At times I have written long winded thesis statements for two reasons. one being that many posts are siimiliar in nature (the amount of guys addicted to online porn at the expense of their relationships.) So having information at hand helped in responces.

There have been times when I have had nothing intelligent to add but have read some of the responces of others and marveled at their insight.

Chris the time here has been wonderful. I love the site and the ways it has grown. I remember when you first pm'd me and the time you took me up and called me. I knew the formula of a successful forum. Chris put so much trust in a stanger giving him advice.

The people here have been wondeful. Even if I don't always agree they come at things from perspectives that make me second guess things.

I hope that in the end I can help people. Even if I make the difference for just one person all this will be worth it. Time well invested.

Thanks to dcrim too. I have been on forums with him for some time. He should make a great addition to the forums.

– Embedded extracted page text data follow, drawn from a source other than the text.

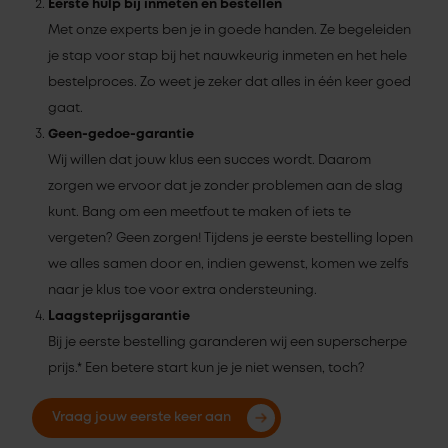
Eerste hulp bij inmeten en bestellen
Met onze experts ben je in goede handen. Ze begeleiden
je stap voor stap bij het nauwkeurig inmeten en het hele
bestelproces. Zo weet je zeker dat alles in één keer goed
gaat.
Geen-gedoe-garantie
Wij willen dat jouw klus een succes wordt. Daarom
zorgen we ervoor dat je zonder problemen aan de slag
kunt. Bang om een meetfout te maken of iets te
vergeten? Geen zorgen! Tijdens je eerste bestelling lopen
we alles samen door en, indien gewenst, komen we zelfs
naar je klus toe voor extra ondersteuning.
Laagsteprijsgarantie
Bij je eerste bestelling garanderen wij een superscherpe
prijs.* Een betere start kun je je niet wensen, toch?
Vraag jouw eerste keer aan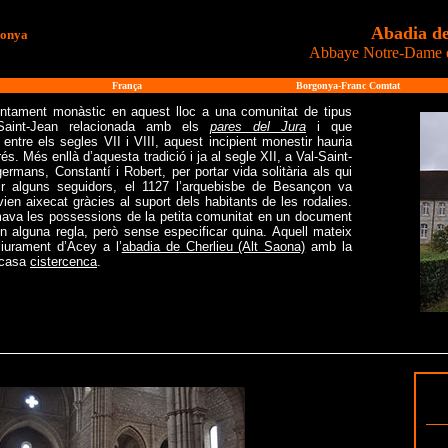
Abadia d
gonya
Abbaye Notre-Dame d’
França
Borgonya-Franc Comtat
sentament monàstic en aquest lloc a una comunitat de tipus
-Saint-Jean relacionada amb els
pares del Jura
i que
entre els segles VII i VIII, aquest incipient monestir hauria
. Més enllà d’aquesta tradició i ja al segle XII, a Val-Saint-
ermans, Constantí i Robert, per portar vida solitària als qui
ir alguns seguidors, el 1127 l’arquebisbe de Besançon va
ien aixecat gràcies al suport dels habitants de les rodalies.
rmava les possessions de la petita comunitat en un document
 alguna regla, però sense especificar quina. Aquell mateix
liurament d’Acey a l’
abadia de Cherlieu (Alt Saona)
amb la
a casa
cistercenca
.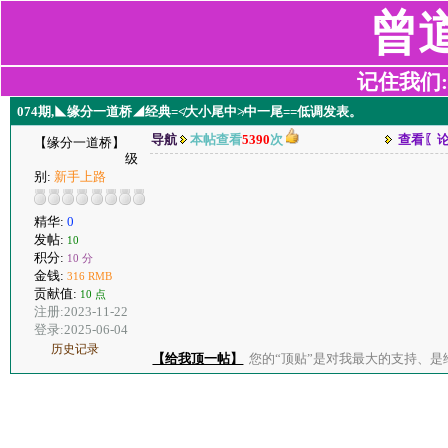
曾
记住我们:z2
074期,◣缘分一道桥◢经典=≮大小尾中≯中一尾==低调发表。
导航
本帖查看
5390
次
查看〖
【缘分一道桥】
级
别:
新手上路
精华:
0
发帖:
10
积分:
10 分
金钱:
316 RMB
贡献值:
10 点
注册:2023-11-22
登录:2025-06-04
历史记录
【给我顶一帖】
您的“顶贴”是对我最大的支持、是给了我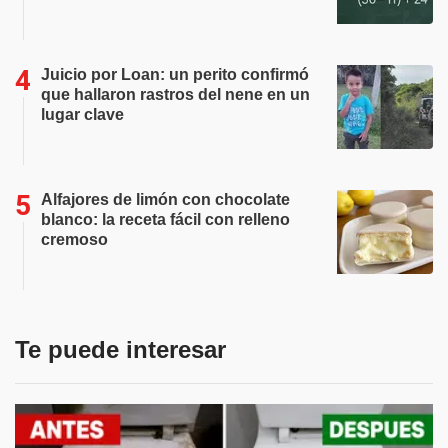
Juicio por Loan: un perito confirmó
que hallaron rastros del nene en un
lugar clave
Alfajores de limón con chocolate
blanco: la receta fácil con relleno
cremoso
Te puede interesar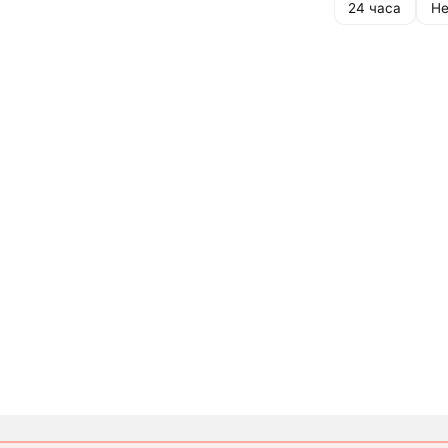
24 часа
Не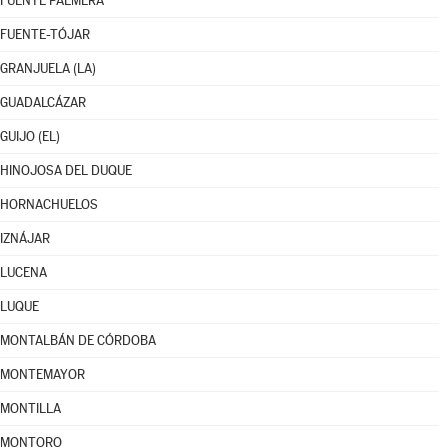
FUENTE PALMERA
FUENTE-TÓJAR
GRANJUELA (LA)
GUADALCÁZAR
GUIJO (EL)
HINOJOSA DEL DUQUE
HORNACHUELOS
IZNÁJAR
LUCENA
LUQUE
MONTALBÁN DE CÓRDOBA
MONTEMAYOR
MONTILLA
MONTORO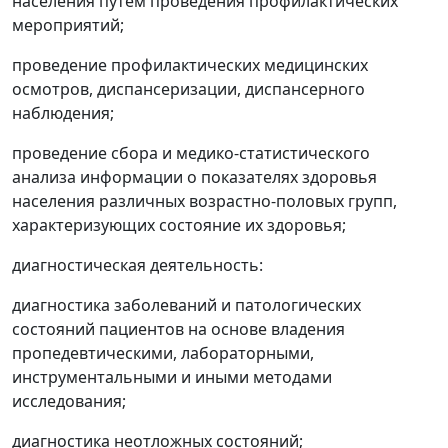
населения путем проведения профилактических
мероприятий;
проведение профилактических медицинских
осмотров, диспансеризации, диспансерного
наблюдения;
проведение сбора и медико-статистического
анализа информации о показателях здоровья
населения различных возрастно-половых групп,
характеризующих состояние их здоровья;
диагностическая деятельность:
диагностика заболеваний и патологических
состояний пациентов на основе владения
пропедевтическими, лабораторными,
инструментальными и иными методами
исследования;
диагностика неотложных состояний;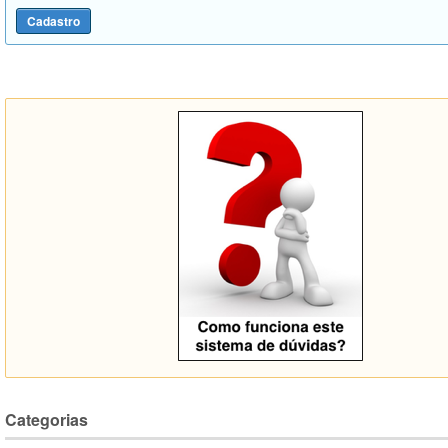
Categorias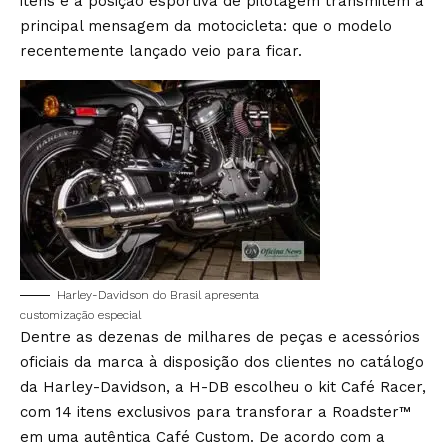
itens e a posição esportiva de pilotagem transmitem a
principal mensagem da motocicleta: que o modelo
recentemente lançado veio para ficar.
Harley-Davidson do Brasil apresenta
customização especial
Dentre as dezenas de milhares de peças e acessórios
oficiais da marca à disposição dos clientes no catálogo
da Harley-Davidson, a H-DB escolheu o kit Café Racer,
com 14 itens exclusivos para transforar a Roadster™
em uma autêntica Café Custom. De acordo com a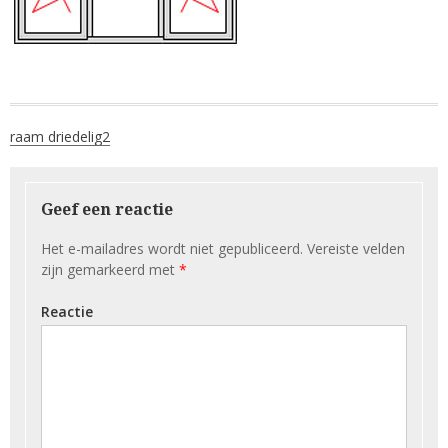
Berichtnavigatie
raam driedelig2
Geef een reactie
Het e-mailadres wordt niet gepubliceerd.
Vereiste velden
zijn gemarkeerd met
*
Reactie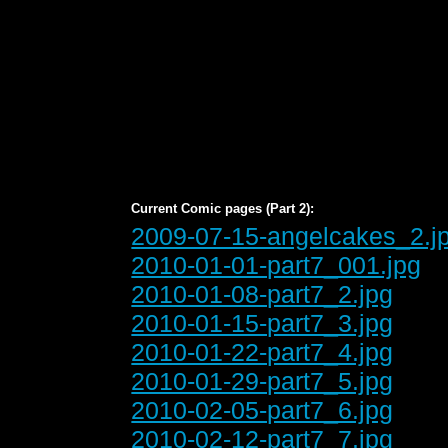
Current Comic pages (Part 2):
2009-07-15-angelcakes_2.j
2010-01-01-part7_001.jpg
2010-01-08-part7_2.jpg
2010-01-15-part7_3.jpg
2010-01-22-part7_4.jpg
2010-01-29-part7_5.jpg
2010-02-05-part7_6.jpg
2010-02-12-part7_7.jpg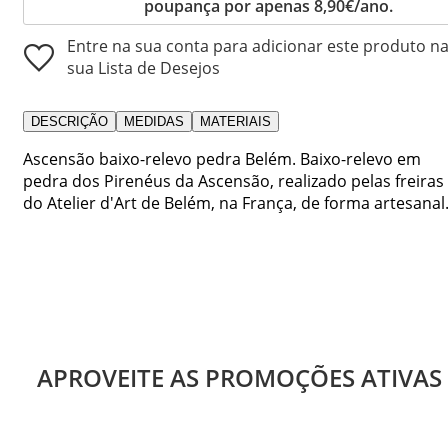
poupança por apenas 8,90€/ano.
Entre na sua conta para adicionar este produto n
sua Lista de Desejos
DESCRIÇÃO
MEDIDAS
MATERIAIS
Ascensão baixo-relevo pedra Belém. Baixo-relevo em
pedra dos Pirenéus da Ascensão, realizado pelas freiras
do Atelier d'Art de Belém, na França, de forma artesanal
APROVEITE AS PROMOÇÕES ATIVAS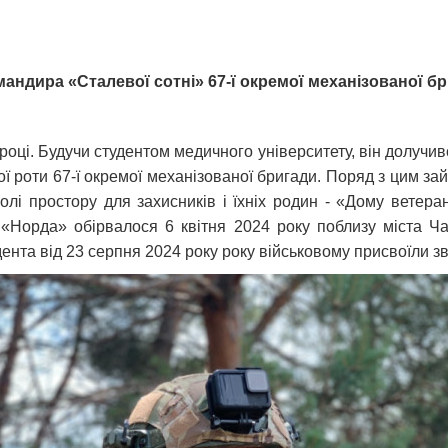
мандира «Сталевої сотні» 67-ї окремої механізованої бр
 році. Будучи студентом медичного університету, він долучи
ї роти 67-ї окремої механізованої бригади. Поряд з цим за
лі простору для захисників і їхніх родин - «Дому ветера
 «Норда» обірвалося 6 квітня 2024 року поблизу міста Ч
дента від 23 серпня 2024 року року військовому присвоїли з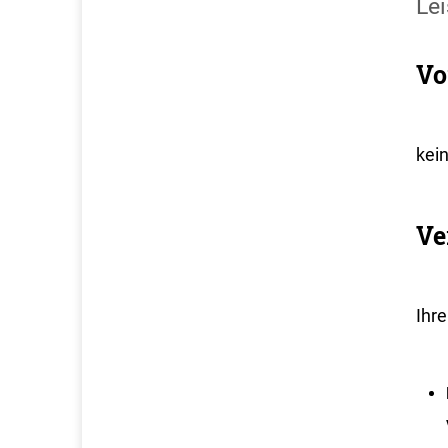
Lei
Vo
kei
Ve
Ihr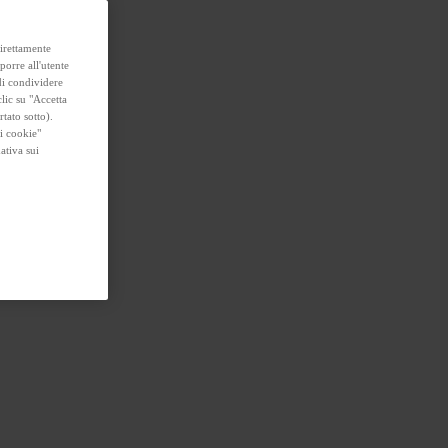
direttamente
porre all'utente
 di condividere
lic su "Accetta
rtato sotto).
i cookie"
ativa sui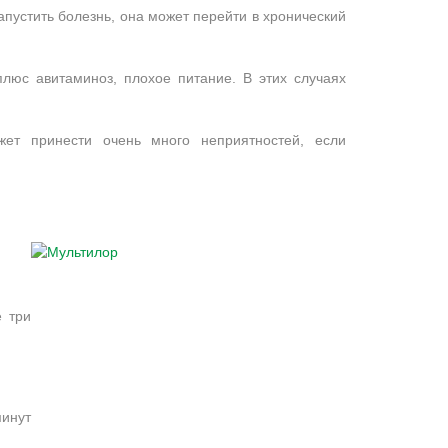
пустить болезнь, она может перейти в хронический
люс авитаминоз, плохое питание. В этих случаях
ет принести очень много неприятностей, если
е три
минут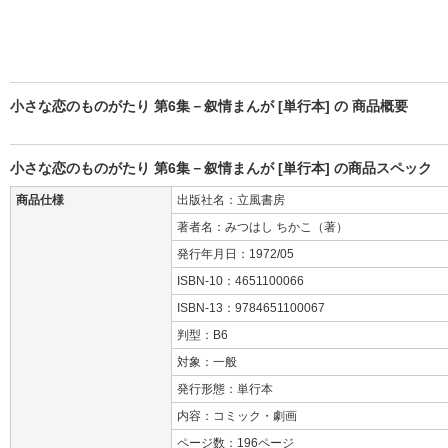
小さな恋のものがたり 第6集－叙情まんが [単行本] の 商品概要
小さな恋のものがたり 第6集－叙情まんが [単行本] の商品スペック
商品仕様
出版社名：立風書房
著者名：みつはし ちかこ（著）
発行年月日：1972/05
ISBN-10：4651100066
ISBN-13：9784651100067
判型：B6
対象：一般
発行形態：単行本
内容：コミック・劇画
ページ数：196ページ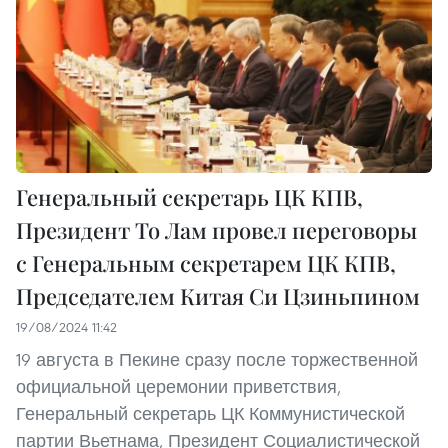
Генеральный секретарь ЦК КПВ,
Президент То Лам провел переговоры
с Генеральным секретарем ЦК КПВ,
Председателем Китая Си Цзиньпином
19/08/2024 11:42
19 августа в Пекине сразу после торжественной
официальной церемонии приветствия,
Генеральный секретарь ЦК Коммунистической
партии Вьетнама, Президент Социалистической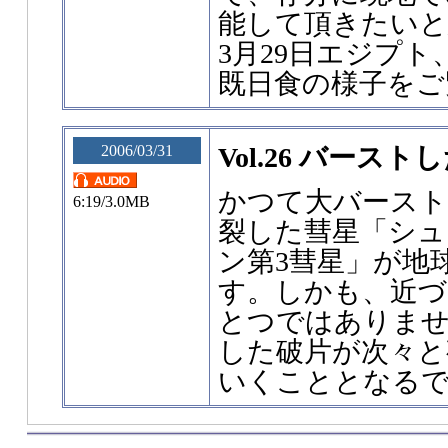
能して頂きたいと思
3月29日エジプ
既日食の様子をご
2006/03/31
Vol.26 バースト
かつて大バースト
6:19/3.0MB
裂した彗星「シュ
ン第3彗星」が地
す。しかも、近づ
とつではありませ
した破片が次々と
いくこととなる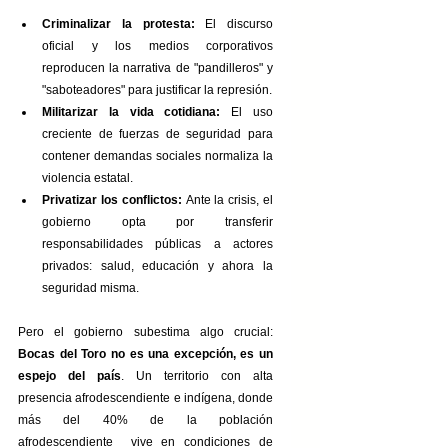
Criminalizar la protesta:
 El discurso 
oficial y los medios corporativos 
reproducen la narrativa de "pandilleros" y 
"saboteadores" para justificar la represión.
Militarizar la vida cotidiana:
 El uso 
creciente de fuerzas de seguridad para 
contener demandas sociales normaliza la 
violencia estatal.
Privatizar los conflictos:
 Ante la crisis, el 
gobierno opta por transferir 
responsabilidades públicas a actores 
privados: salud, educación y ahora la 
seguridad misma.
Pero el gobierno subestima algo crucial: 
Bocas del Toro no es una excepción, es un 
espejo del país
. Un territorio con alta 
presencia afrodescendiente e indígena, donde 
más del 40% de la población 
afrodescendiente  vive en condiciones de 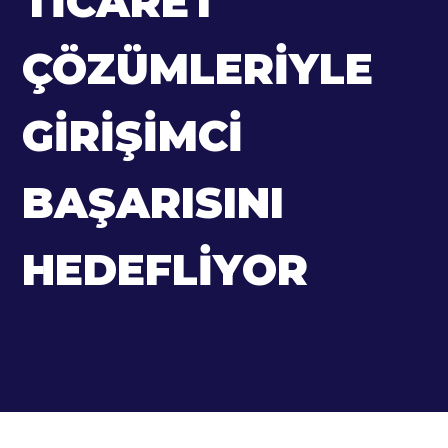
TICARET
ÇÖZÜMLERIYLE
GIRIŞIMCI
BAŞARISINI
HEDEFLIYOR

One advantage I have had is the fact I own my own store and can post from there or at home so I am here and around a lot.

Thanks to all. The time has been well spent. I have learned as much as I have shared.

draconis


----------



## 827Aug (Apr 27, 2008)

Wow! What a nice story. Draconis, it's always great to get your input!


----------



## voivod (Aug 7, 2008)

draconis...
let me be the latest to say big ups to you my man! here's a guy who has his own damned story to tell about how life has given him a raw deal, and all he does is come here and honor us with his wisdom and presence...drac THANK YOU MAN! you need to know you've kept me afloat through a very difficult time. your advice has been spot on, and when things weren't going as i'd hoped, you always had the ability to find the "silver lining." God's plan makes for a wild ride sometimes, but you, my man RISE ABOVE!!!
chris


----------



## draconis (Oct 3, 2007)

voivod ~ I really don't know what to say. I always feel humbled at how much you have overcome and how much you have changed your life.

draconis


----------



## voivod (Aug 7, 2008)

moi? my friend, not without you. i mean it.


----------



## cheewagacheewaga (Aug 28, 2008)

I just joined and already I see draconis contributing everywhere. Even though it's been 1-year, he still might be a spam bot. Best to ban him now just in case...  just kidding.

In a way it's nice to have a small community forum, though. If it gets too big, it turns into one of those crazy message boards and people will leave.


----------



## Amplexor (Feb 13, 2008)

Congratulations Drac. You have been a steady and thoughtful adviser on this board to so many. You take the time to try and fully understand the poster’s needs and concerns and follow up with questions of them as well. I admire your steadfastness in helping others especially given the physical difficulties you face in your daily life. When I began lurking here early this year your responses and sage was one of the major factors in me joining and calling this forum “home” for my marital difficulties. Thanks for all you do for us all and have a great weekend.


----------



## draconis (Oct 3, 2007)

Amplexor said:


> Congratulations Drac. You have been a steady and thoughtful adviser on this board to so many. You take the time to try and fully understand the poster’s needs and concerns and follow up with questions of them as well. I admire your steadfastness in helping others especially given the physical difficulties you face in your daily life. When I began lurking here early this year your responses and sage was one of the major factors in me joining and calling this forum “home” for my marital difficulties. Thanks for all you do for us all and have a great weekend.


Thank you very much, it is always nice to here that I made a difference. My MD has slowed me down some but I never want it to defeat me. After losing the use of three fingers I looked at via voice and dragon speak as a way to stay active typing but in the end decided to reinvent the way I typed. It has worked for me so far.

The community has grown in wonderful way. The mods have kept the boards clean of spam and the talks are civil. I think of this place as home as well.

draconis


----------



## MarkTwain (Aug 1, 2008)

draconis-

Good for you drac. Your effort here has helped a huge amount of people, and there is no doubt in my mind that this is internet at it's best.


----------